How could I ever leave all that I know, all whom I know? To live forever with a man I barely know?
I punch my fist into my pillow, accentuating the truth. For in spite of my romantic notions, in spite of all that seemed evident, Tom and I only spoke a few times. And though I am
aware of marriages that are based on fewer meetings than that, our genuine knowledge of each other—of what we feel, who we are, what we desire—is lacking. We spoke of books we had read—our common appreciation of Tom Jones fueled many a dialogue—but I never spoke to him about my writing. Would that knowledge have come as a shock to him? Would he approve, or would he think my attempts frivolous or unwomanly?
We flirted shamelessly. We felt the stirrings of desire that come with such attention. And perhaps amid the stirrings, we even felt the seed of love being planted.
But it was not fed nor watered nor tended.
And so it died.
Looking back upon it now, I see it could have garnered no other outcome.

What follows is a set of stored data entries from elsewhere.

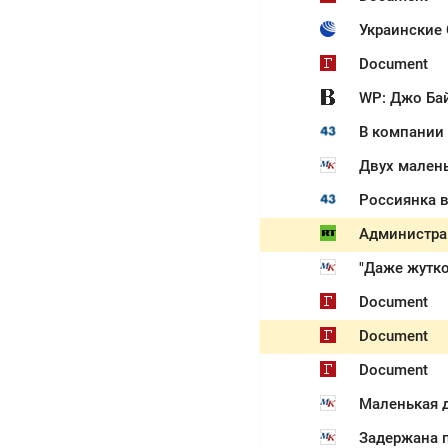
Украинские
Document
WP: Джо Бай
Двух малень
Администра
"Даже жутко
Document
Document
Document
Маленькая 
Задержана п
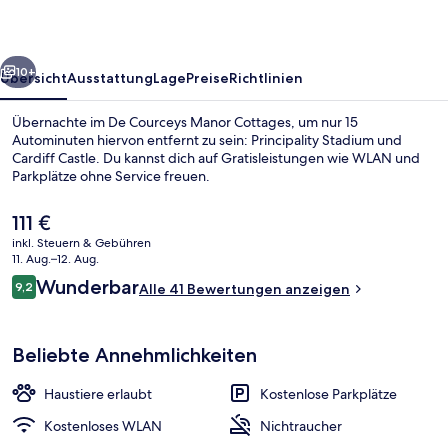
rück
Weiter
10+
Übersicht
Ausstattung
Lage
Preise
Richtlinien
Übernachte im De Courceys Manor Cottages, um nur 15
Autominuten hiervon entfernt zu sein: Principality Stadium und
Cardiff Castle. Du kannst dich auf Gratisleistungen wie WLAN und
Parkplätze ohne Service freuen.
Der
111 €
aktuelle
inkl. Steuern & Gebühren
Preis
11. Aug.–12. Aug.
beträgt
Bewertungen
Wunderbar
9,2
Außenbereich
Alle 41 Bewertungen anzeigen
111 €.
9,2 von 10.
Beliebte Annehmlichkeiten
Haustiere erlaubt
Kostenlose Parkplätze
Kostenloses WLAN
Nichtraucher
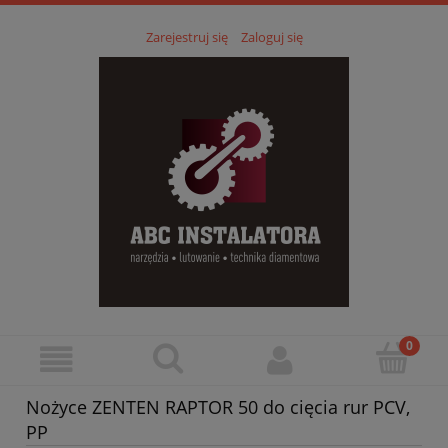
Zarejestruj się
Zaloguj się
Nożyce ZENTEN RAPTOR 50 do cięcia rur PCV,
PP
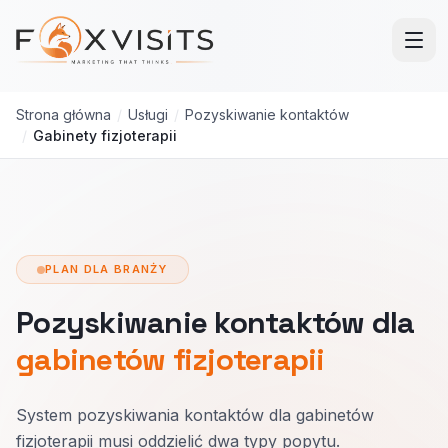
Przejdź do treści głównej
Strona główna
/
Usługi
/
Pozyskiwanie kontaktów
/
Gabinety fizjoterapii
PLAN DLA BRANŻY
Pozyskiwanie kontaktów dla
gabinetów fizjoterapii
System pozyskiwania kontaktów dla gabinetów
fizjoterapii musi oddzielić dwa typy popytu.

That I lingered so long in such an undiscerning state embarrasses me and causes me to suffer self-condemnation—albeit in small enough doses to endure. I’m wiser now and perhaps more worldly (even here in tiny Steventon). How much better to realize the value in the rejection. For I am better off here, a single woman amid the soft cocoon of family and friends, than there, married to Tom, living far away, alone from all but him.
’Tis for the best. I know that now. But that does not mean the journey was not painful.

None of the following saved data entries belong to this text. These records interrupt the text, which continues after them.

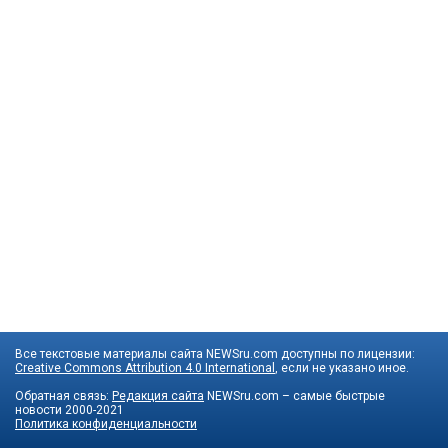
Все текстовые материалы сайта NEWSru.com доступны по лицензии:
Creative Commons Attribution 4.0 International
, если не указано иное.
Обратная связь:
Редакция сайта
NEWSru.com – самые быстрые
новости
2000-2021
Политика конфиденциальности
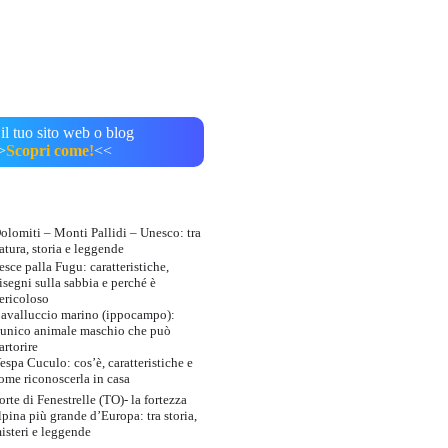
il tuo sito web o blog
>
Scopri come!
<<
olomiti – Monti Pallidi – Unesco: tra
atura, storia e leggende
esce palla Fugu: caratteristiche,
isegni sulla sabbia e perché è
ericoloso
avalluccio marino (ippocampo):
’unico animale maschio che può
artorire
espa Cuculo: cos’è, caratteristiche e
ome riconoscerla in casa
orte di Fenestrelle (TO)- la fortezza
lpina più grande d’Europa: tra storia,
isteri e leggende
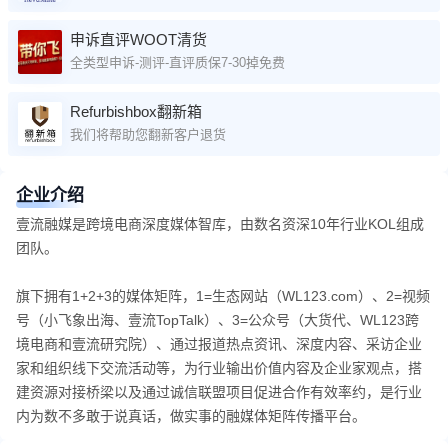
申诉直评WOOT清货
全类型申诉-测评-直评质保7-30掉免费
Refurbishbox翻新箱
我们将帮助您翻新客户退货
企业介绍
壹流融媒是跨境电商深度媒体智库，由数名资深10年行业KOL组成
团队。
旗下拥有1+2+3的媒体矩阵，1=生态网站（WL123.com）、2=视频
号（小飞象出海、壹流TopTalk）、3=公众号（大货代、WL123跨
境电商和壹流研究院）、通过报道热点资讯、深度内容、采访企业
家和组织线下交流活动等，为行业输出价值内容及企业家观点，搭
建资源对接桥梁以及通过诚信联盟项目促进合作有效率约，是行业
内为数不多敢于说真话，做实事的融媒体矩阵传播平台。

I glance at my desk in the next room. A girl swept off her feet by social circumstance, overcome by the stirrings and temptations of romance, a girl obsessed with novels and happy endings, who loves to discuss those books. A girl who longs to be a heroine, who desires a hero above everything else . . . and yet, perhaps she does not gain him but is happy just the same.

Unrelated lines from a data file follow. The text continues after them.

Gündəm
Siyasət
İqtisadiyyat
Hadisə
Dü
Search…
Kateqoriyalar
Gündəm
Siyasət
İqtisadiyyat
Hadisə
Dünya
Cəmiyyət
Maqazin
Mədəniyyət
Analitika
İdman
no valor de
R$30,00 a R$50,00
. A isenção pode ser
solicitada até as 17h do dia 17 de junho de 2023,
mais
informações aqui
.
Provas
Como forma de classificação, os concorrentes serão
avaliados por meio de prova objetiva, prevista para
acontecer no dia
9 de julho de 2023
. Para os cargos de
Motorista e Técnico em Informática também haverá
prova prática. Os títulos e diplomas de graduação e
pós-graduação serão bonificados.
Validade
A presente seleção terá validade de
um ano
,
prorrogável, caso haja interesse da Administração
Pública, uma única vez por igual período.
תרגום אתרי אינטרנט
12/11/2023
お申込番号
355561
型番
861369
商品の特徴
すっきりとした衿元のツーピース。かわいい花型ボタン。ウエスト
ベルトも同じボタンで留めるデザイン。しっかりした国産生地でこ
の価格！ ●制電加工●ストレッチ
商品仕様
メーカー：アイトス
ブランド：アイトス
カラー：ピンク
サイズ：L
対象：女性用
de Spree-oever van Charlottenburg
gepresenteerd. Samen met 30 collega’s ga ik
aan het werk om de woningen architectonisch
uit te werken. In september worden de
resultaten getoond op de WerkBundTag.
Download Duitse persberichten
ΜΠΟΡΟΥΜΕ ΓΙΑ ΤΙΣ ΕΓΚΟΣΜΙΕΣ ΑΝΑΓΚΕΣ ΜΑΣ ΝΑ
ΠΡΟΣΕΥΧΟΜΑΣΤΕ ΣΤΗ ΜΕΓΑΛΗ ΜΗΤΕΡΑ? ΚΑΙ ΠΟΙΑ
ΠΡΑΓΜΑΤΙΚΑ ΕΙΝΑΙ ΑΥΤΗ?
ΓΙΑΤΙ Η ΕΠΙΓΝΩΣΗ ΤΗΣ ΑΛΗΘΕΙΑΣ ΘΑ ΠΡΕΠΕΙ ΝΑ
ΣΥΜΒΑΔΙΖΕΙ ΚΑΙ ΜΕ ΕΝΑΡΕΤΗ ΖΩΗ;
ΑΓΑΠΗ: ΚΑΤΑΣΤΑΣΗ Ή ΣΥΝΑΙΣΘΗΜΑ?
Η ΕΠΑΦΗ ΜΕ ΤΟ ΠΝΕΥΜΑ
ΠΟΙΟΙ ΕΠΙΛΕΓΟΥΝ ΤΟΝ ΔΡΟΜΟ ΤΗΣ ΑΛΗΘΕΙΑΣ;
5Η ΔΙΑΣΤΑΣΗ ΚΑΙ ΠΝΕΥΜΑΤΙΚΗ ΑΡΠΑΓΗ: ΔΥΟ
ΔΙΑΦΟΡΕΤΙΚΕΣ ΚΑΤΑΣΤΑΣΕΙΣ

I throw off my covers, find my slippers and shawl. I go to my desk to begin a new story. I will set it in Bath, that frivolous place of flirtation, fickleness, and frustration . . . .
Seven
How ironic. I decide to write Susan, set in Bath, and then my brother Edward invites Mother and me to go with him to that very city. Edward has gout and hopes the medicinal waters will give him relief. Elizabeth and the two eldest of their five go too: Fanny and little Edward. My desire to visit that city again—for research—is diluted by my disappointment that Cassandra stays behind in Steventon to be Father’s helpmate. She didn’t come home from Edward’s until March, and now, in May, we leave her?